Build a YouTube presence with transcripts in mind
If you're not already creating YouTube content, the citation data is a strong argument to start. But approach it differently than most brands do. Don't just repurpose your marketing videos. Create content that answers real questions: comparisons, tutorials, "I tested this" videos, honest reviews. Make sure captions are enabled so transcripts are generated. Include specific claims and data points in the video itself -- those are what get cited.
Participate in Reddit authentically
You can't game Reddit. The community will notice and punish you for it. But you can participate genuinely: answer questions in relevant subreddits, share original research, engage with threads where your expertise is relevant. Over time, this builds a presence that AI models can draw on.
The key word is "authentically." Promotional posts get downvoted and ignored. Genuinely helpful answers get upvoted, archived, and eventually cited.
Track what's actually being cited in your category
This is the step most brands skip entirely. You can guess at what AI models are citing, or you can actually measure it. Tools that monitor AI citations -- tracking which sources appear when someone asks a question in your category -- give you a real picture of where the gaps are.
Promptwatch specifically tracks citations across 10 AI models including ChatGPT, Perplexity, Claude, and Gemini, and shows you which Reddit threads, YouTube videos, and domains are being cited in responses about your category. That's the kind of data that turns this from guesswork into a real strategy.
The multi-channel reality
The honest answer to "which source do AI models trust more?" is: it depends on the question, the model, and the category. YouTube is winning overall, but Reddit still dominates for certain types of queries (product reviews, troubleshooting, community opinions). Your website can outperform both if the content is genuinely better.
What the data really tells us is that AI models are omnivorous. They pull from wherever they find the best answer. The brands that win in AI search aren't the ones that dominate a single channel -- they're the ones that show up across multiple channels with consistently specific, useful, experience-based content.
That means:
- A website with deep, question-answering content
- YouTube videos with clean transcripts and specific claims
- Authentic participation in Reddit communities where your customers ask questions
- Monitoring to know which of these is actually working
The 62% of brands that are completely absent from AI answers aren't absent because AI models are unfair. They're absent because their content -- wherever it lives -- doesn't give AI models anything worth citing.

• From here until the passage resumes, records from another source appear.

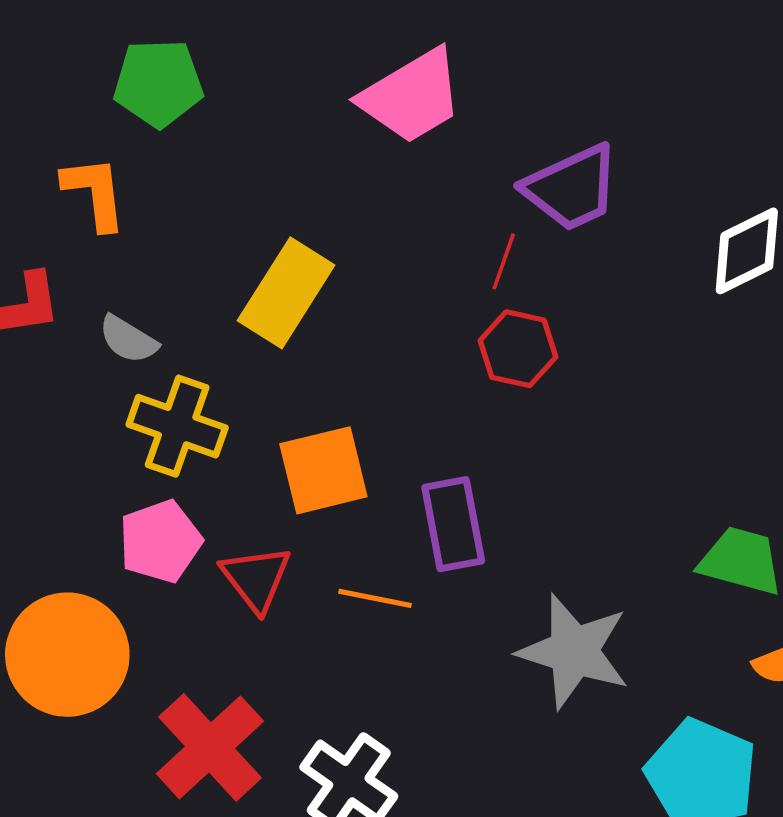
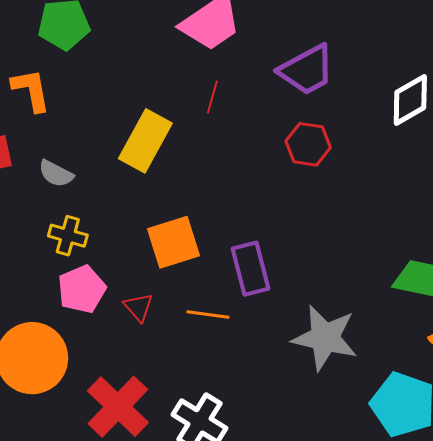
red line: (504, 261) -> (212, 97), moved
red hexagon: (518, 349) -> (308, 144), moved
yellow cross: (177, 426) -> (68, 236), moved, size x0.7
red triangle: (256, 578) -> (138, 307), size x0.7

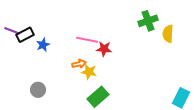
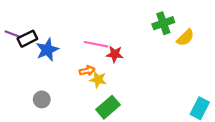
yellow semicircle: (168, 34) -> (185, 38), turned -138
blue star: (43, 45) -> (47, 50), size x1.5

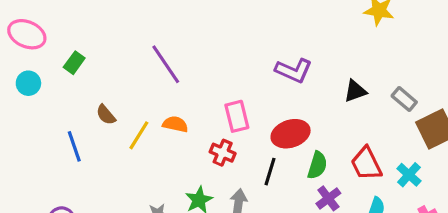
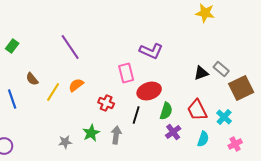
black triangle: (355, 91) -> (201, 73), moved
pink rectangle: (237, 116) -> (126, 73), moved
orange semicircle: (175, 124) -> (76, 85), turned -49

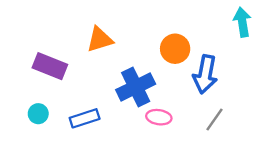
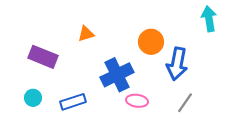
orange triangle: (100, 39) -> (86, 34), size x0.7

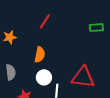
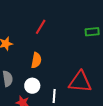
white circle: (44, 77) -> (32, 86), moved

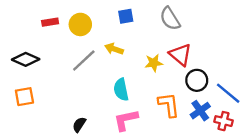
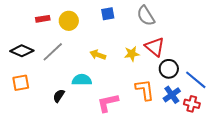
yellow arrow: (114, 49) -> (98, 55), moved
gray line: (84, 61) -> (53, 52), moved
cyan semicircle: (121, 90) -> (82, 80), moved, turned 102
black semicircle: (79, 125) -> (59, 96), moved

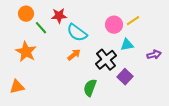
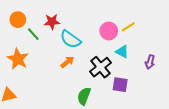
cyan triangle: (127, 45) -> (122, 52), turned 40
purple arrow: (154, 55) -> (150, 62), turned 120
purple square: (125, 77) -> (120, 85), turned -35

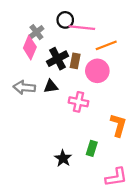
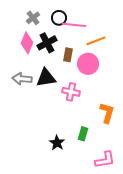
gray cross: (36, 32) -> (33, 18), moved
black cross: (57, 59) -> (47, 43), moved
black triangle: (51, 86) -> (46, 78), size x1.5

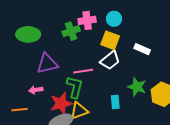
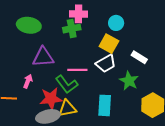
pink cross: (87, 20) -> (78, 14), moved
green L-shape: (75, 87) -> (67, 84), turned 120
green star: (137, 87) -> (129, 81), moved
pink arrow: (36, 90) -> (28, 81), turned 112
cyan rectangle: (115, 102) -> (105, 105), size x1.5

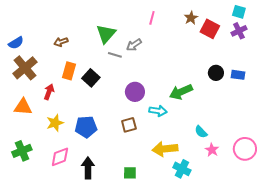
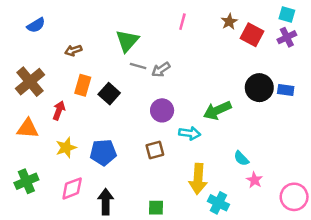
blue semicircle: (16, 43) -> (36, 25), moved
gray arrow: (134, 45) -> (161, 70), moved
black circle: (216, 73) -> (259, 88), size x1.5
yellow arrow: (165, 149) -> (198, 179), turned -80
pink circle: (245, 149) -> (294, 197), moved

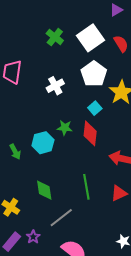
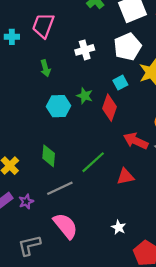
green arrow: (15, 152) -> (45, 68), moved
green line: (86, 187) -> (93, 162), turned 45

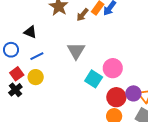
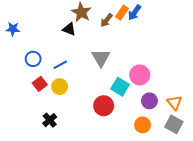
black triangle: (30, 32) -> (69, 29), moved
black cross: (15, 90) -> (50, 120), moved
purple circle: (133, 93) -> (149, 101), moved
red circle: (116, 97) -> (104, 106), moved

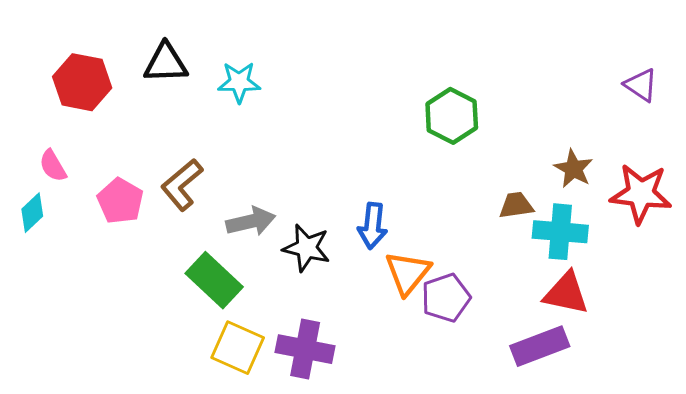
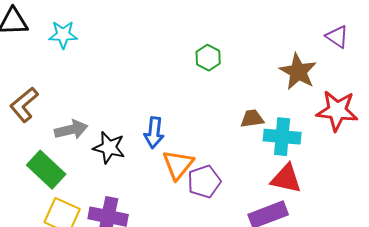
green hexagon: (452, 116) -> (208, 58), size x0.7
brown star: (573, 169) -> (298, 72), moved, size x1.4

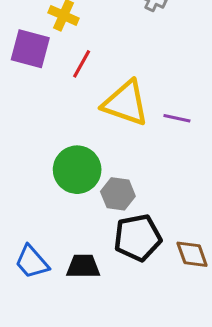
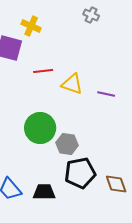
red line: (82, 64) -> (43, 71), moved, turned 54
yellow triangle: (125, 103) -> (72, 84), size x0.7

That's a solvable problem. But it requires treating AI visibility as its own discipline, not just an extension of traditional SEO.
Tools worth knowing about
If you want to get serious about understanding and improving your AI citation presence, a few tools are worth exploring:
Promptwatch is the most complete option for tracking citations across multiple AI models, identifying content gaps, and generating content designed to get cited. It covers Reddit and YouTube tracking specifically, which most competitors don't.

For teams focused on tracking AI search visibility more broadly:

The core workflow is the same regardless of which tool you use: find out where you're being cited (and where you're not), understand what content is winning in your category, and create better content that fills the gaps. YouTube and Reddit will keep getting cited -- but so will your website, if you give AI models a reason to trust it.